La société [Adresse 4] est par conséquent en droit d’obtenir le remboursement du financement accordé après déduction des règlements réalisés avant la déchéance du terme (1679,98€) et après la déchéance du terme (738 euros au 21 janvier 2025), soit la somme de 5582,02 €
En conséquence, Monsieur [B] [F] sera condamné à payer à la société CARREFOUR BANQUE, la somme de 5582,02 € au titre du contrat de prêt personnel souscrit le 7 janvier 2022;
Compte tenu du taux contractuel et du taux légal en vigueur, afin d’assurer l’effet de la directive 2008/48 notamment de son article 23, et par conséquent le caractère effectif et dissuasif de la sanction de la déchéance du droit aux intérêts, il convient de ne pas faire application de l’article 1231-6 du code civil et de l’article L.313-3 du code monétaire et financier en disant que la somme restant due en capital ne portera pas d’intérêts;
Sur la demande de délai de paiement
L’article 1343-5 du Code civil dispose que le juge peut, compte tenu de la situation du débiteur et en considération des besoins du créancier, reporter ou échelonner, dans la limite de deux années, le paiement des sommes dues.
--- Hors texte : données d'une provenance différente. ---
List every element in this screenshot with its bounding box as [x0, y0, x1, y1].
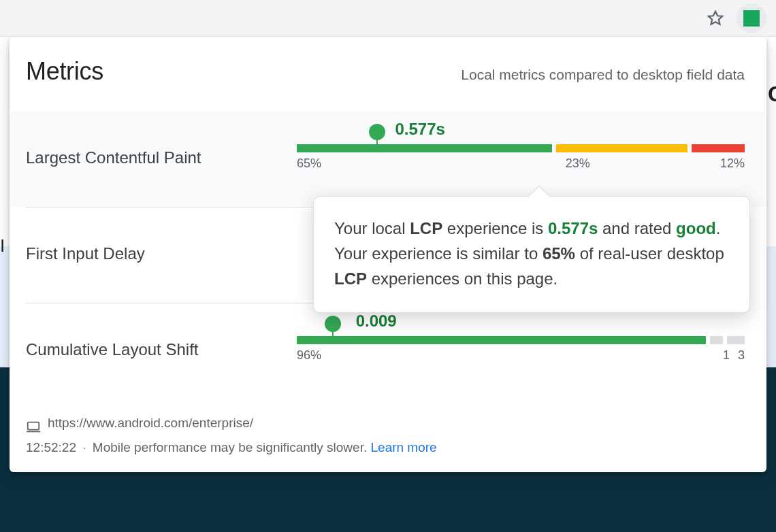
metric-name: First Input Delay — [26, 244, 297, 263]
metric-bar-track — [297, 144, 745, 152]
popup-title: Metrics — [26, 57, 103, 86]
metric-bar-labels: 65% 23% 12% — [297, 156, 745, 171]
tt-text: and rated — [598, 219, 676, 237]
tt-rating: good — [676, 219, 716, 237]
metric-marker-icon — [369, 124, 385, 140]
popup-header: Metrics Local metrics compared to deskto… — [10, 37, 766, 112]
profile-avatar[interactable] — [737, 3, 766, 33]
metric-row-lcp[interactable]: Largest Contentful Paint 65% 23% 12% 0.5… — [10, 112, 766, 207]
tt-text: experiences on this page. — [367, 269, 557, 288]
seg-poor — [692, 144, 745, 152]
metric-row-cls[interactable]: Cumulative Layout Shift 96% 1 3 0.009 — [10, 303, 766, 399]
metric-tooltip: Your local LCP experience is 0.577s and … — [313, 196, 750, 313]
seg-poor-label: 12% — [720, 156, 745, 171]
metric-marker-stem — [332, 331, 334, 344]
seg-ni-label: 23% — [566, 156, 590, 171]
popup-subtitle: Local metrics compared to desktop field … — [461, 67, 745, 83]
metric-bar-track — [297, 336, 745, 344]
bookmark-star-icon[interactable] — [707, 10, 724, 27]
seg-poor — [727, 336, 745, 344]
seg-ni-label: 1 — [723, 348, 730, 363]
tt-pct: 65% — [543, 244, 575, 263]
metric-marker-stem — [376, 139, 378, 152]
metric-bar-labels: 96% 1 3 — [297, 348, 745, 363]
seg-good-label: 96% — [297, 348, 321, 363]
tt-text: Your local — [334, 219, 410, 237]
footer-note: Mobile performance may be significantly … — [93, 440, 367, 454]
seg-good — [297, 144, 552, 152]
metric-name: Largest Contentful Paint — [26, 148, 297, 167]
tt-value: 0.577s — [548, 219, 598, 237]
metric-bar-area: 65% 23% 12% 0.577s — [297, 144, 745, 171]
seg-good-label: 65% — [297, 156, 321, 171]
metric-name: Cumulative Layout Shift — [26, 340, 297, 359]
footer-separator: · — [80, 440, 88, 454]
svg-rect-0 — [28, 422, 39, 430]
laptop-icon — [26, 417, 41, 429]
tt-abbr: LCP — [410, 219, 442, 237]
learn-more-link[interactable]: Learn more — [371, 440, 437, 454]
profile-avatar-inner — [743, 10, 760, 27]
browser-chrome-strip — [0, 0, 776, 37]
footer-url: https://www.android.com/enterprise/ — [48, 411, 253, 435]
metric-marker-icon — [325, 316, 341, 332]
popup-footer: https://www.android.com/enterprise/ 12:5… — [10, 399, 766, 472]
seg-needs-improvement — [556, 144, 688, 152]
metric-value: 0.009 — [356, 312, 397, 331]
tt-abbr: LCP — [334, 269, 367, 288]
page-bg-text-right: C — [768, 82, 776, 107]
seg-poor-label: 3 — [738, 348, 745, 363]
tt-text: of real-user desktop — [575, 244, 724, 263]
seg-good — [297, 336, 706, 344]
seg-needs-improvement — [710, 336, 723, 344]
metric-bar-area: 96% 1 3 0.009 — [297, 336, 745, 363]
tt-text: experience is — [442, 219, 548, 237]
page-bg-text-left: I — [0, 235, 10, 256]
footer-time: 12:52:22 — [26, 440, 76, 454]
metric-value: 0.577s — [395, 120, 444, 139]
Monsieur [B] [F] sollicite l’octroi de délais de paiement sur 24 mois en declarant qu’il verse déjà 82 euros par mois au commissaire de justice pour apurer sa dette et qu’il peut payer 200 euros par mois;
Compte tenu des situations respectives des parties et de la situation sociale et économique de Monsieur [B] [F] qui apparait en capacité d’apurer sa dette dans le délai légal précité, il convient de lui octroyer des délais de paiement selon les modalités décrites au dispositif.
Sur les demandes accessoires
Conformément aux dispositions de l’article 696 du code de procédure civile, Monsieur [B] [F] , qui succombe, supportera la charge des dépens de l’instance.
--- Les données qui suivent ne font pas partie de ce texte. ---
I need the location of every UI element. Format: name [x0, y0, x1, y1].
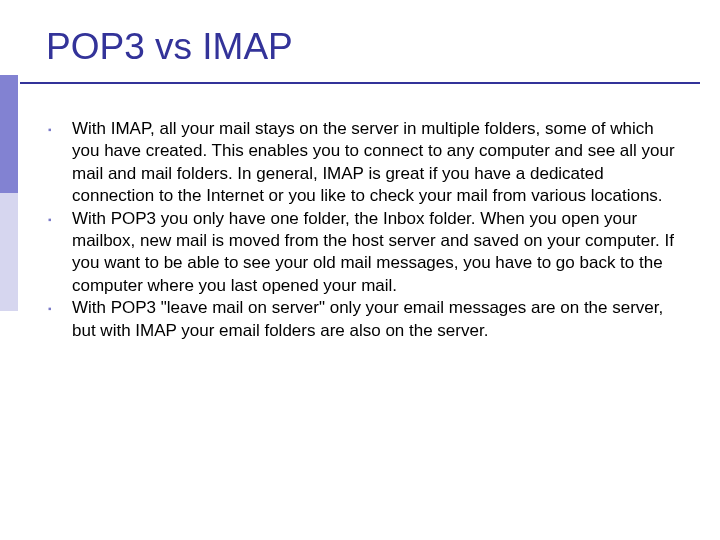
- page-title: POP3 vs IMAP: [46, 26, 293, 68]
- title-underline: [20, 82, 700, 84]
- list-item: ▪ With IMAP, all your mail stays on the …: [48, 118, 676, 208]
- list-item-text: With POP3 you only have one folder, the …: [72, 208, 676, 298]
- bullet-icon: ▪: [48, 297, 72, 320]
- list-item-text: With IMAP, all your mail stays on the se…: [72, 118, 676, 208]
- bullet-icon: ▪: [48, 208, 72, 231]
- bullet-icon: ▪: [48, 118, 72, 141]
- list-item: ▪ With POP3 you only have one folder, th…: [48, 208, 676, 298]
- list-item-text: With POP3 "leave mail on server" only yo…: [72, 297, 676, 342]
- accent-bar-light: [0, 193, 18, 311]
- accent-bar-dark: [0, 75, 18, 193]
- list-item: ▪ With POP3 "leave mail on server" only …: [48, 297, 676, 342]
- bullet-list: ▪ With IMAP, all your mail stays on the …: [48, 118, 676, 342]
Enfin, l’équité eu égard à la position économique respective des parties, ne commande pas de faire application des dispositions de l’article 700 du code de procédure civile au profit de la banque requérante qui sera déboutée de sa demande de ce chef .
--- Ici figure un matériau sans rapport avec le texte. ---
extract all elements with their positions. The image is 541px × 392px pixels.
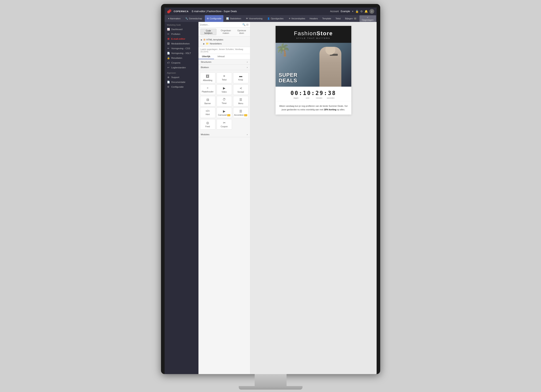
code-bekijken-button[interactable]: Code bekijken: [200, 29, 217, 35]
timer-label: Timer: [222, 102, 227, 104]
block-feed[interactable]: ◎ Feed: [200, 119, 215, 129]
timer-seconden: seconden: [325, 97, 337, 99]
sidebar-item-vormgeving-xslt[interactable]: 📄 Vormgeving - XSLT: [165, 51, 198, 56]
html-icon: ⊞: [203, 38, 205, 41]
settings-icon[interactable]: ⚙: [360, 10, 363, 13]
nav-voorvertoning[interactable]: 👁 Voorvertoning: [244, 15, 265, 22]
nav-template[interactable]: Template: [321, 16, 333, 21]
sidebar-item-profielen[interactable]: ✏ Profielen: [165, 32, 198, 36]
accordeon-label: Accordeon⚡: [234, 114, 247, 116]
sidebar-item-vormgeving-css[interactable]: ✏ Vormgeving - CSS: [165, 46, 198, 51]
opgeslagen-button[interactable]: ✓ Opgeslagen: [359, 15, 376, 22]
sidebar-item-support[interactable]: ⊕ Support: [165, 75, 198, 80]
pro-badge-carrousel: ⚡: [227, 114, 230, 116]
expand-icon-2: ▶: [203, 43, 205, 45]
nav-aanmaken[interactable]: ▾ Aanmaken: [166, 15, 183, 22]
block-coupon[interactable]: ✂ Coupon: [217, 119, 232, 129]
nav-gereedschap[interactable]: 🔧 Gereedschap: [183, 15, 204, 22]
support-icon: ⊕: [167, 76, 170, 79]
topbar-example-label: Example: [341, 10, 350, 13]
tab-uiterlijk[interactable]: Uiterlijk: [198, 54, 214, 59]
sidebar-css-label: Vormgeving - CSS: [171, 47, 190, 50]
block-banner[interactable]: ⊟ Banner: [200, 96, 215, 106]
sidebar-item-configuratie-sidebar[interactable]: ⚙ Configuratie: [165, 84, 198, 89]
nav-bijlagen[interactable]: Bijlagen 0: [343, 16, 358, 21]
sidebar: Marketing Suite 📈 Dashboard ✏ Profielen …: [165, 22, 198, 374]
nav-tekst[interactable]: Tekst: [334, 16, 342, 21]
block-plaatshouder[interactable]: ÷ Plaatshouder: [200, 84, 215, 95]
sidebar-item-email-editor[interactable]: ⊞ E-mail-editor: [165, 36, 198, 41]
code-bar: Code bekijken Ongedaan maken Opnieuw doe…: [198, 27, 250, 36]
sidebar-dashboard-label: Dashboard: [171, 28, 182, 31]
user-icon: 👤: [267, 17, 270, 20]
block-html[interactable]: </> Html: [200, 108, 215, 118]
sidebar-email-editor-label: E-mail-editor: [171, 38, 185, 40]
nav-configuratie[interactable]: ⚙ Configuratie: [205, 15, 223, 22]
video-icon: ▶: [223, 86, 225, 90]
stand-neck: [255, 374, 286, 386]
afbeelding-icon: 🖼: [206, 74, 209, 78]
redo-button[interactable]: Opnieuw doen: [235, 29, 248, 35]
block-menu[interactable]: ☰ Menu: [233, 96, 249, 106]
wrench-icon: 🔧: [185, 17, 188, 20]
sidebar-item-dashboard[interactable]: 📈 Dashboard: [165, 27, 198, 32]
media-icon: 🖼: [167, 42, 170, 45]
sidebar-item-logbestanden[interactable]: ↩ Logbestanden: [165, 65, 198, 70]
block-sociaal[interactable]: ≺ Sociaal: [233, 84, 249, 95]
fashion-header: FashionStore STYLE THAT MATTERS: [276, 26, 351, 43]
sidebar-section-marketing: Marketing Suite: [165, 22, 198, 27]
nav-headers-label: Headers: [310, 17, 318, 20]
nav-tekst-label: Tekst: [336, 17, 341, 20]
file-tree-newsletters[interactable]: ▶ 📁 Newsletters: [200, 42, 249, 46]
navbar: ▾ Aanmaken 🔧 Gereedschap ⚙ Configuratie …: [165, 15, 377, 22]
nav-verzendopties[interactable]: ✈ Verzendopties: [287, 16, 307, 21]
avatar[interactable]: J: [369, 9, 374, 14]
newsletters-label: Newsletters: [210, 42, 222, 45]
modules-section-header[interactable]: Modules ›: [198, 132, 250, 137]
nav-right: ✈ Verzendopties Headers Template Tekst B…: [287, 15, 376, 22]
bell-icon[interactable]: 🔔: [364, 10, 368, 13]
block-video[interactable]: ▶ Video: [217, 84, 232, 95]
nav-opvolgacties[interactable]: 👤 Opvolgacties: [265, 15, 286, 22]
fashion-body-text: Alleen vandaag kun je nog profiteren van…: [276, 101, 351, 114]
file-tree-html-templates[interactable]: ▶ ⊞ HTML-templates: [200, 38, 249, 42]
topbar-dropdown-arrow[interactable]: ▾: [352, 10, 353, 13]
feed-label: Feed: [205, 125, 210, 128]
block-accordeon[interactable]: ☰ Accordeon⚡: [233, 108, 249, 118]
css-icon: ✏: [167, 47, 170, 50]
structuren-section-header[interactable]: Structuren ›: [198, 59, 250, 65]
nav-headers[interactable]: Headers: [308, 16, 320, 21]
undo-button[interactable]: Ongedaan maken: [218, 29, 234, 35]
coupon-icon: ✂: [223, 121, 226, 125]
block-afbeelding[interactable]: 🖼 Afbeelding: [200, 72, 215, 83]
topbar-icons: 🔒 ⚙ 🔔 J: [355, 9, 374, 14]
block-timer[interactable]: ⏱ Timer: [217, 96, 232, 106]
blokken-section-header[interactable]: Blokken ›: [198, 65, 250, 70]
sidebar-item-mediabibliotheken[interactable]: 🖼 Mediabibliotheken: [165, 41, 198, 46]
timer-icon: ⏱: [223, 98, 226, 101]
nav-opvolgacties-label: Opvolgacties: [271, 17, 284, 20]
menu-icon: ☰: [239, 98, 242, 102]
pro-badge-accordeon: ⚡: [244, 114, 247, 116]
xslt-icon: 📄: [167, 52, 170, 55]
block-knop[interactable]: ▬ Knop: [233, 72, 249, 83]
nav-configuratie-label: Configuratie: [210, 17, 221, 20]
sort-icon[interactable]: ⊟: [246, 23, 249, 26]
fashion-image: 🌴 SUPERDEALS: [276, 43, 351, 87]
sidebar-item-coupons[interactable]: 🏷 Coupons: [165, 60, 198, 65]
palm-icon: 🌴: [276, 43, 291, 57]
nav-gereedschap-label: Gereedschap: [189, 17, 202, 20]
sidebar-item-documentatie[interactable]: 📄 Documentatie: [165, 80, 198, 84]
lock-icon[interactable]: 🔒: [355, 10, 359, 13]
block-tekst[interactable]: ≡ Tekst: [217, 72, 232, 83]
sidebar-item-resultaten[interactable]: 🔒 Resultaten: [165, 56, 198, 60]
monitor-shell: COPERNICA E-mail-editor | FashionStore -…: [161, 4, 380, 374]
dashboard-icon: 📈: [167, 28, 170, 31]
feed-icon: ◎: [206, 121, 209, 125]
search-input[interactable]: [200, 24, 241, 26]
profielen-icon: ✏: [167, 33, 170, 36]
tab-inhoud[interactable]: Inhoud: [214, 54, 228, 59]
nav-statistieken[interactable]: 📊 Statistieken: [224, 15, 243, 22]
block-carrousel[interactable]: ▶ Carrousel⚡: [217, 108, 232, 118]
nav-aanmaken-label: Aanmaken: [170, 17, 181, 20]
L’exécution provisoire de la décision est de droit. Aucune circonstance ne justifie en l’espèce de l’écarter.
PAR CES MOTIFS,
La juge des contentieux de la protection, statuant après débats publics, par jugement contradictoire, rendu en premier ressort, prononcé par mise à disposition au greffe,
Déclare recevable la demande en paiement de la société [Adresse 4] en l’absence de forclusion ;
Dit que la déchéance du terme a été régulièrement acquise ;
Prononce la déchéance du droit aux intérêts;
Condamne Monsieur [B] [F] à payer à la société CARREFOUR BANQUE la somme de 5582,02 € au titre du contrat de prêt personnel souscrit le 7 janvier 2022;
Dit que cette somme ne portera pas d’intérêts;
Accorde à Monsieur [B] [F] la faculté d’apurer sa dette en 24 mensualités équivalentes d’un montant de 232,58 euros, la dernière mensualité devant être augmentée du solde de la somme due en principal, sauf meilleur accord, payables au plus tard le 30 de chaque mois, et ce à compter du mois suivant la signification du présent jugement,
Dit qu’en cas de défaut de paiement d’un seul règlement à l’échéance prescrite, la totalité du solde restant dû deviendra immédiatement exigible ;
Rappelle que l’application des dispositions de l’article 1343-5 suspend les procédures d’exécution qui auraient été engagées par le créancier et que les majorations d’intérêts ou les pénalités encourues à raison du retard cessent d’être dues pendant les délais accordés;
Déboute la société [Adresse 4] de sa demande au titre de l’article 700 du code de procédure civile ;
Condamne Monsieur [B] [F] aux dépens de l’instance ;
Dit n’y avoir lieu à écarter l’exécution provisoire ;
Rejette toute autre demande différente, plus ample ou contraire ;
Ainsi jugé et prononcé les jour, mois et an ci-dessus indiqués.